= John Guest (company) =

Company based in Yiewsley, England

John Guest is a British manufacturer of push-in fittings, pipe and plastic plumbing systems. Its industries and applications include drink dispensing, plumbing, pneumatics, compressed air Systems, water purification, drinks vending, automotive and telecommunications.

Headquartered in Yiewsley, England, John Guest has offices in North America, Asia, Europe as well as the Pacific. It was founded in 1961 by John Guest.

John Guest was acquired by Reliance Worldwide Corporation Ltd, in June 2018

== Company facts ==
John Guest has facilities in the UK, Europe, North America, Korea and the Pacific with over 1200 employees. Yiewsley is the production site for many of its products; however, the company has spread operations across sites in Hayes, Maidenhead, Bracknell and Launceston in the UK.

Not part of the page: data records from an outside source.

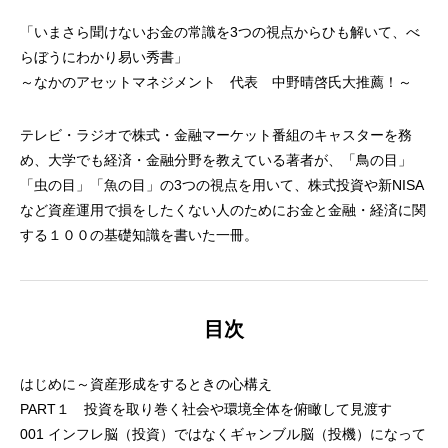
「いまさら聞けないお金の常識を3つの視点からひも解いて、べ
らぼうにわかり易い秀書」
～なかのアセットマネジメント 代表 中野晴啓氏大推薦！～
テレビ・ラジオで株式・金融マーケット番組のキャスターを務
め、大学でも経済・金融分野を教えている著者が、「鳥の目」
「虫の目」「魚の目」の3つの視点を用いて、株式投資や新NISA
など資産運用で損をしたくない人のためにお金と金融・経済に関
する１００の基礎知識を書いた一冊。
目次
はじめに～資産形成をするときの心構え
PART１ 投資を取り巻く社会や環境全体を俯瞰して見渡す
001 インフレ脳（投資）ではなくギャンブル脳（投機）になって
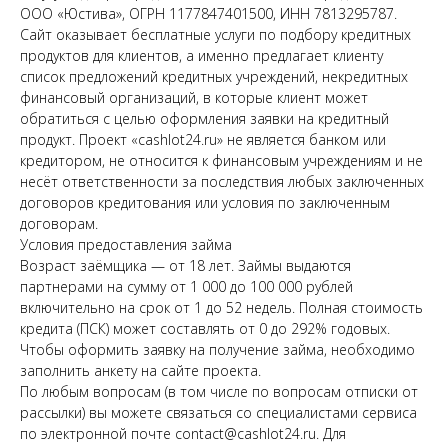
ООО «Юстива», ОГРН 1177847401500, ИНН 7813295787.
Сайт оказывает бесплатные услуги по подбору кредитных
продуктов для клиентов, а именно предлагает клиенту
список предложений кредитных учреждений, некредитных
финансовый организаций, в которые клиент может
обратиться с целью оформления заявки на кредитный
продукт. Проект «cashlot24.ru» не является банком или
кредитором, не относится к финансовым учреждениям и не
несёт ответственности за последствия любых заключенных
договоров кредитования или условия по заключенным
договорам.
Условия предоставления займа
Возраст заёмщика — от 18 лет. Займы выдаются
партнерами на сумму от 1 000 до 100 000 рублей
включительно на срок от 1 до 52 недель. Полная стоимость
кредита (ПСК) может составлять от 0 до 292% годовых.
Чтобы оформить заявку на получение займа, необходимо
заполнить анкету на сайте проекта.
По любым вопросам (в том числе по вопросам отписки от
рассылки) вы можете связаться со специалистами сервиса
по электронной почте contact@cashlot24.ru. Для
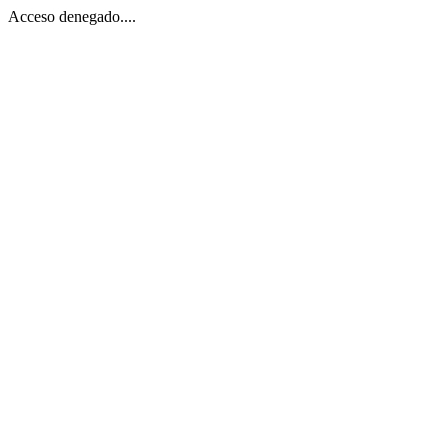
Acceso denegado....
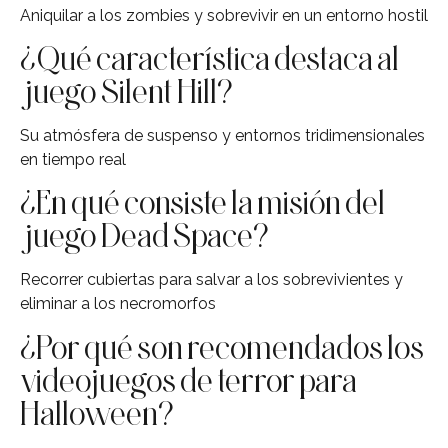
Aniquilar a los zombies y sobrevivir en un entorno hostil
¿Qué característica destaca al
juego Silent Hill?
Su atmósfera de suspenso y entornos tridimensionales
en tiempo real
¿En qué consiste la misión del
juego Dead Space?
Recorrer cubiertas para salvar a los sobrevivientes y
eliminar a los necromorfos
¿Por qué son recomendados los
videojuegos de terror para
Halloween?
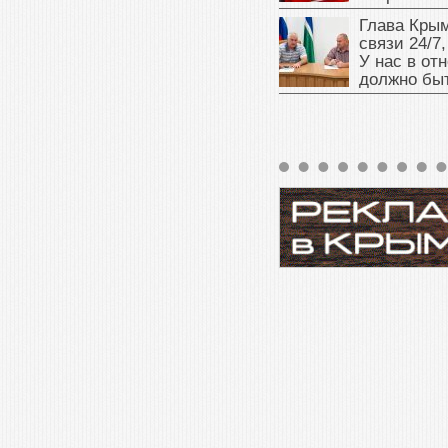
Глава Крым
связи 24/7,
У нас в от
должно быт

The first overseas company - John Guest SA was created in France in 1983. Two years later John Guest Pacific Ltd opened in Auckland, New Zealand and in 1986 John Guest USA Inc opened in New Jersey. John Guest Italia SRL opened in Turin, Italy, followed by John Guest Gmbh in Bielefeld in Germany in 1990. In 1997, new offices were established in Sydney, Australia - JG Pacific and John Guest SL in Barcelona, Spain. The first Far East operation opened in 2004 Seoul, South Korea. In 2005 the company opened an office in Ceske-Budejovice in the Czech Republic and in 2008 in Poznań in Poland.

== History ==
The company founder, John Guest, was born in Doncaster in 1927. Guest started his working life as a toolmaker apprentice in the Royal Ordnance factory in Hayes.

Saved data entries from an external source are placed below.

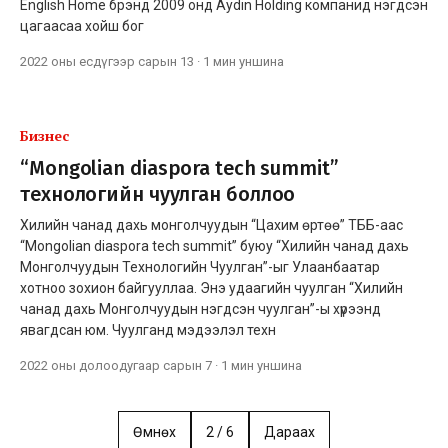
English Home брэнд 2009 онд Aydin Holding компанид нэгдсэн
цагаасаа хойш бог
2022 оны есдүгээр сарын 13
·
1 мин
уншина
Бизнес
“Mongolian diaspora tech summit”
технологийн чуулган боллоо
Хилийн чанад дахь монголчуудын “Цахим өртөө” ТББ-аас
“Mongolian diaspora tech summit” буюу “Хилийн чанад дахь
Монголчуудын Технологийн Чуулган”-ыг Улаанбаатар
хотноо зохион байгууллаа. Энэ удаагийн чуулган “Хилийн
чанад дахь Монголчуудын нэгдсэн чуулган”-ы хүрээнд
явагдсан юм. Чуулганд мэдээлэл техн
2022 оны долоодугаар сарын 7
·
1 мин
уншина
Өмнөх
2
/
6
Дараах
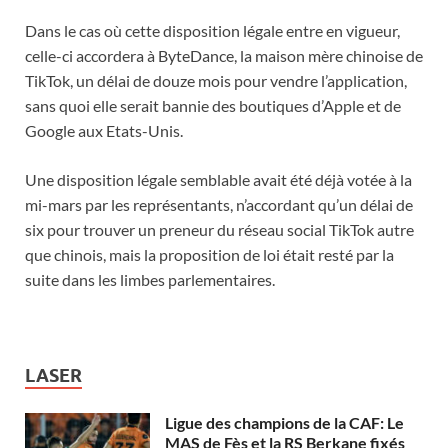
Dans le cas où cette disposition légale entre en vigueur,
celle-ci accordera à ByteDance, la maison mère chinoise de
TikTok, un délai de douze mois pour vendre l’application,
sans quoi elle serait bannie des boutiques d’Apple et de
Google aux Etats-Unis.
Une disposition légale semblable avait été déjà votée à la
mi-mars par les représentants, n’accordant qu’un délai de
six pour trouver un preneur du réseau social TikTok autre
que chinois, mais la proposition de loi était resté par la
suite dans les limbes parlementaires.
LASER
Ligue des champions de la CAF: Le
MAS de Fès et la RS Berkane fixés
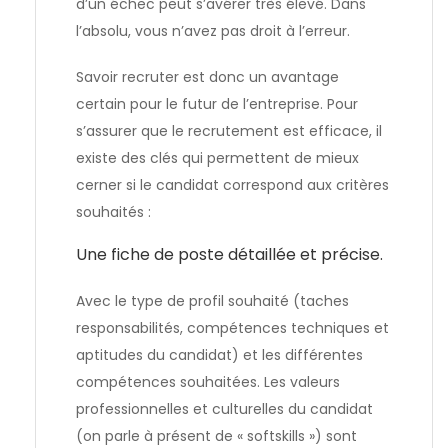
d’un échec peut s’avérer très élevé. Dans
l’absolu, vous n’avez pas droit à l’erreur.
Savoir recruter est donc un avantage
certain pour le futur de l’entreprise. Pour
s’assurer que le recrutement est efficace, il
existe des clés qui permettent de mieux
cerner si le candidat correspond aux critères
souhaités :
Une fiche de poste détaillée et précise.
Avec le type de profil souhaité (taches
responsabilités, compétences techniques et
aptitudes du candidat) et les différentes
compétences souhaitées. Les valeurs
professionnelles et culturelles du candidat
(on parle à présent de « softskills ») sont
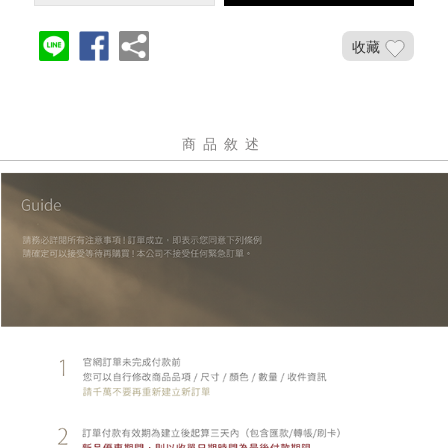
收藏
商品敘述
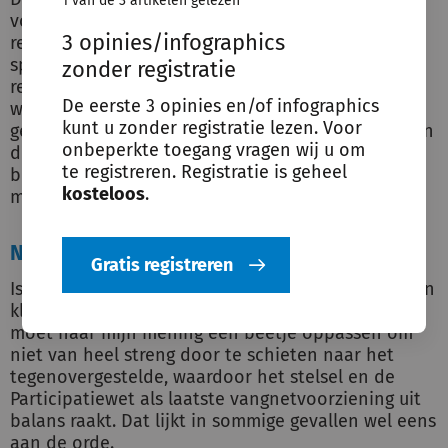
1 van de 3 artikelen gelezen
voorheen recht aan de gewenste
3 opinies/infographics
rechtsbescherming van mensen. Uiteraard is geen
sprake van een aardverschuiving binnen de
zonder registratie
rechtspraak over de Participatiewet. Maar er zijn
De eerste 3 opinies en/of infographics
wel enkele belangrijke doorbraakuitspraken
kunt u zonder registratie lezen. Voor
gekomen die binnen de huidige mogelijkheden van
onbeperkte toegang vragen wij u om
de rechter, meer recht doen aan de situatie van
te registreren. Registratie is geheel
belanghebbenden. En er zullen ongetwijfeld nog
kosteloos
.
meer van zulke uitspraken volgen.
Niet doorslaan naar het tegenovergestelde
Gratis registreren
Is het dan alleen maar goed nieuws? Nee. Ik wil een
kleine kritische noot plaatsen. De rechtspraak
moet naar mijn mening een beetje oppassen om
niet van heel streng door te schieten naar het
tegenovergestelde, waardoor het stelsel en de
Participatiewet als laatste vangnetvoorziening uit
balans raakt. Dat lijkt in sommige gevallen wel eens
aan de orde.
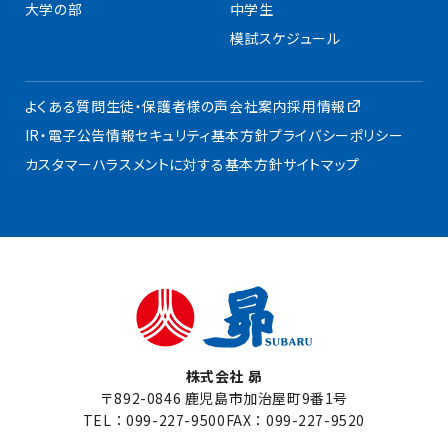
大学の部
中学生
模試スケジュール
よくある質問
生徒・保護者様の声
会社案内
採用情報
IR・電子公告
情報セキュリティ基本方針
プライバシーポリシー
カスタマーハラスメントに対する基本方針
サイトマップ
株式会社 昴
〒892-0846 鹿児島市加治屋町9番1号
TEL：
099-227-9500
FAX：099-227-9520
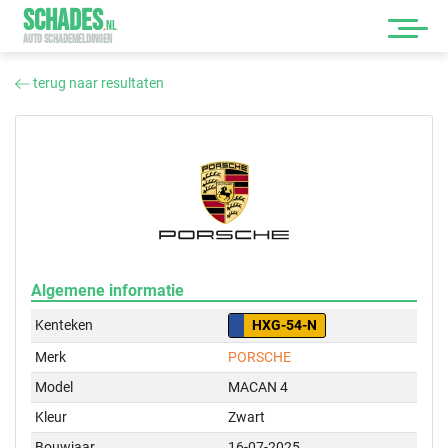
SCHADES
.
NL
AUTO SCHADEMELDINGEN
terug naar resultaten
Algemene informatie
Kenteken
HXG-54-N
Merk
PORSCHE
Model
MACAN 4
Kleur
Zwart
Bouwjaar
16-07-2025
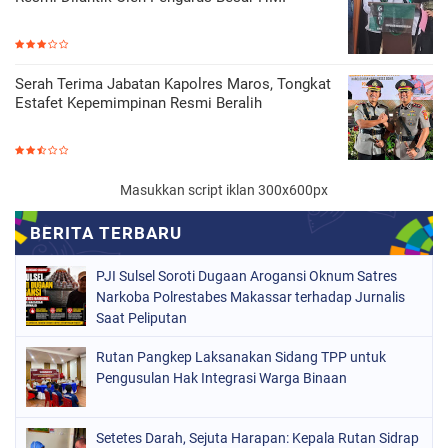
Serah Terima Jabatan Kapolres Maros, Tongkat
Estafet Kepemimpinan Resmi Beralih
Masukkan script iklan 300x600px
PJI Sulsel Soroti Dugaan Arogansi Oknum Satres
Narkoba Polrestabes Makassar terhadap Jurnalis
Saat Peliputan
Rutan Pangkep Laksanakan Sidang TPP untuk
Pengusulan Hak Integrasi Warga Binaan
Setetes Darah, Sejuta Harapan: Kepala Rutan Sidrap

In 1950, Guest developed his first prototype hollow pressure die-casting machine. Under the name of John Guest Engineering, the newly established company specialized in tool making and precision engineering. It operated out of a small building that was known as Factory 1. The following year, John Guest Engineering merged with Guest Castings Ltd - a company specializing in zinc die-casting. This business also operated out of the Factory 1 site and its name remained unchanged until the early 1970s. During the 1960s both companies grew steadily specializing in simple die-cast products and tool making, consolidating their business in the white goods and automotive industries.

Renamed to John Guest Ltd in the early 1970s, Guest castings started producing more complex die-cast items and machining for the UK's major pneumatic valve manufacturers. The steady expansion enjoyed by the company was also the result of the investment in the second operation-machining department and painting facilities, including an automatic black elector-phonetic paint plant. In 1974, Guest invented the ‘speed fit’ tube connector concept followed by opening his second factory at Yiewsley covering around 9,000 sq ft the same year. In 1978 the company known today was formed, established specifically to market products designed and produced under the group name of John Guest Ltd.

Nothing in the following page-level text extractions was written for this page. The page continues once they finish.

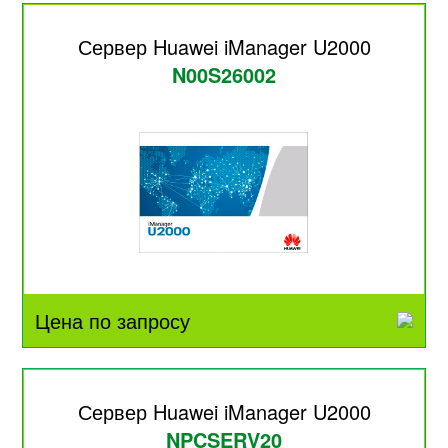
Сервер Huawei iManager U2000
N00S26002
Цена по запросу
Сервер Huawei iManager U2000
NPCSERV20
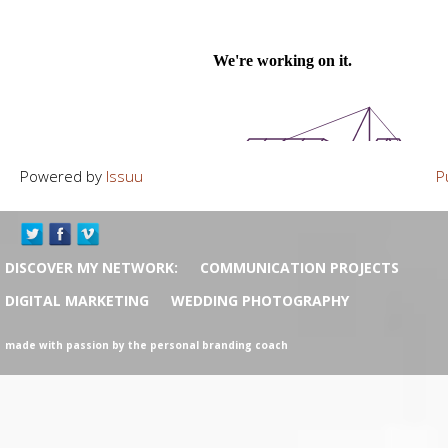
Powered by
Issuu
P
DISCOVER MY NETWORK:
COMMUNICATION PROJECTS
DIGITAL MARKETING
WEDDING PHOTOGRAPHY
made with passion by the personal branding coach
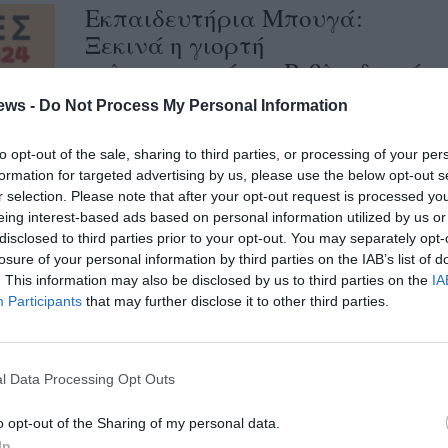
Εκπαιδευτήρια Μπουγά:
Ξεκινά η γιορτή
φιλαναγνωσίας «Βιβλιοδρομίες
2024»
ews -
Do Not Process My Personal Information
23/01/2024 18:26
to opt-out of the sale, sharing to third parties, or processing of your per
Η γιορτή φιλαναγνωσίας Βιβλιοδρομίες
formation for targeted advertising by us, please use the below opt-out s
2024, με τίτλο «Μ’ ένα όνειρο κι ένα
r selection. Please note that after your opt-out request is processed y
eing interest-based ads based on personal information utilized by us or
βιβλίο», ξεκινά στα Εκπαιδευτήρια
disclosed to third parties prior to your opt-out. You may separately opt-
Μπουγά, δίνοντας...
losure of your personal information by third parties on the IAB’s list of
. This information may also be disclosed by us to third parties on the
IA
Participants
that may further disclose it to other third parties.
Εκπαιδευτήρια Μπουγά:
Βραβεύσεις από τη γιορτή
Βιβλιοδρομίας
l Data Processing Opt Outs
01/06/2023 17:37
o opt-out of the Sharing of my personal data.
Σε ένα χώρο γεμάτο αρώματα βιβλίων
In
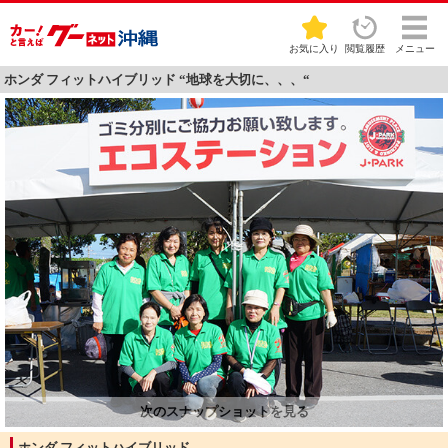
お気に入り
閲覧履歴
メニュー
ホンダ フィットハイブリッド “地球を大切に、、、“
ホンダ フィットハイブリッド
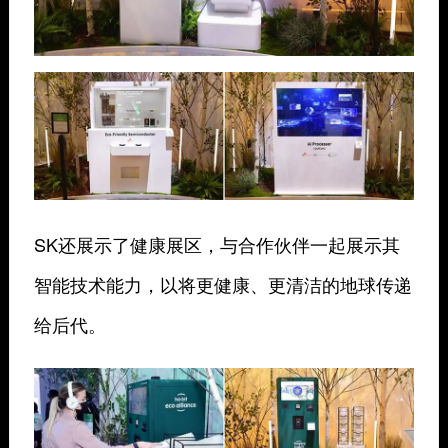
SK还展示了健康展区，与合作伙伴一起展示其
智能技术能力，以将更健康、更清洁的地球传递
给后代。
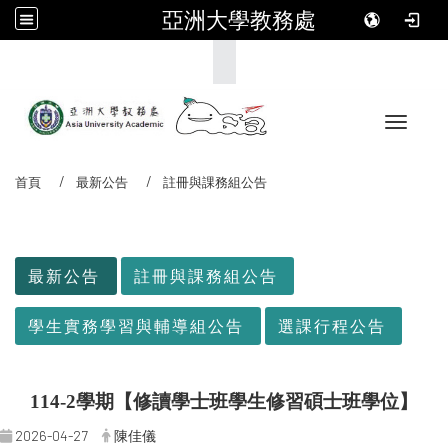
亞洲大學教務處
:::
Toggle 
首頁
最新公告
註冊與課務組公告
:::
最新公告
註冊與課務組公告
學生實務學習與輔導組公告
選課行程公告
114-2學期【修讀學士班學生修習碩士班學位】
2026-04-27
陳佳儀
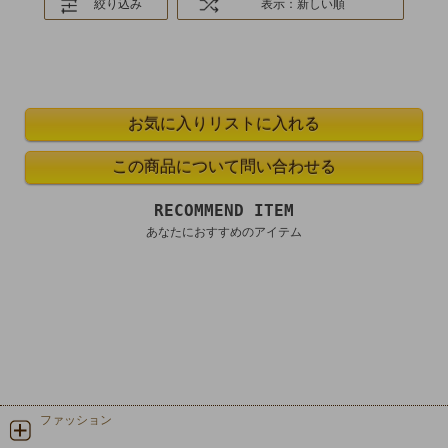
絞り込み
表示：新しい順
RECOMMEND ITEM
あなたにおすすめのアイテム
ファッション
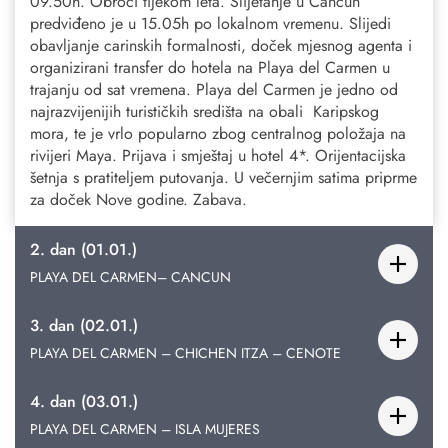
09.50h. Obroci tijekom leta. Slijetanje u Cancun
predviđeno je u 15.05h po lokalnom vremenu. Slijedi
obavljanje carinskih formalnosti, doček mjesnog agenta i
organizirani transfer do hotela na Playa del Carmen u
trajanju od sat vremena. Playa del Carmen je jedno od
najrazvijenijih turističkih središta na obali Karipskog
mora, te je vrlo popularno zbog centralnog položaja na
rivijeri Maya. Prijava i smještaj u hotel 4*. Orijentacijska
šetnja s pratiteljem putovanja. U večernjim satima priprme
za doček Nove godine. Zabava.
2. dan (01.01.)
PLAYA DEL CARMEN– CANCUN
3. dan (02.01.)
PLAYA DEL CARMEN – CHICHEN ITZA – CENOTE
4. dan (03.01.)
PLAYA DEL CARMEN – ISLA MUJERES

John Guest Ltd. was recognized as a leading UK export manufacturer with two Queen's Awards for Export Achievement both in 1990 and 1995. In 2010, John Guest died aged 83. The three sons of John Guest serve as Directors. They are Robert, Barry and Tim Guest. More recently, two grandsons, Tristan and James Guest, became Directors.

== JG Speedfit Twist & Lock® Fittings ==
In 1974, Guest invented the ‘Super Speedfit’ tube connector concept. The new product reduced assembly times to a few seconds with an instant tube-coupling system, which needed no tools for putting together or disconnecting. The original fittings had brass collets and zinc or brass bodies. The current speedfit range mainly incorporates plastic fittings and plastic collets but still maintains the stainless steel teeth, an essential part of the collet design.

== Underfloor Heating ==
John Guest manufactures Underfloor heating (UFH) products and is a member of the Underfloor Heating Manufacturers Association in the UK.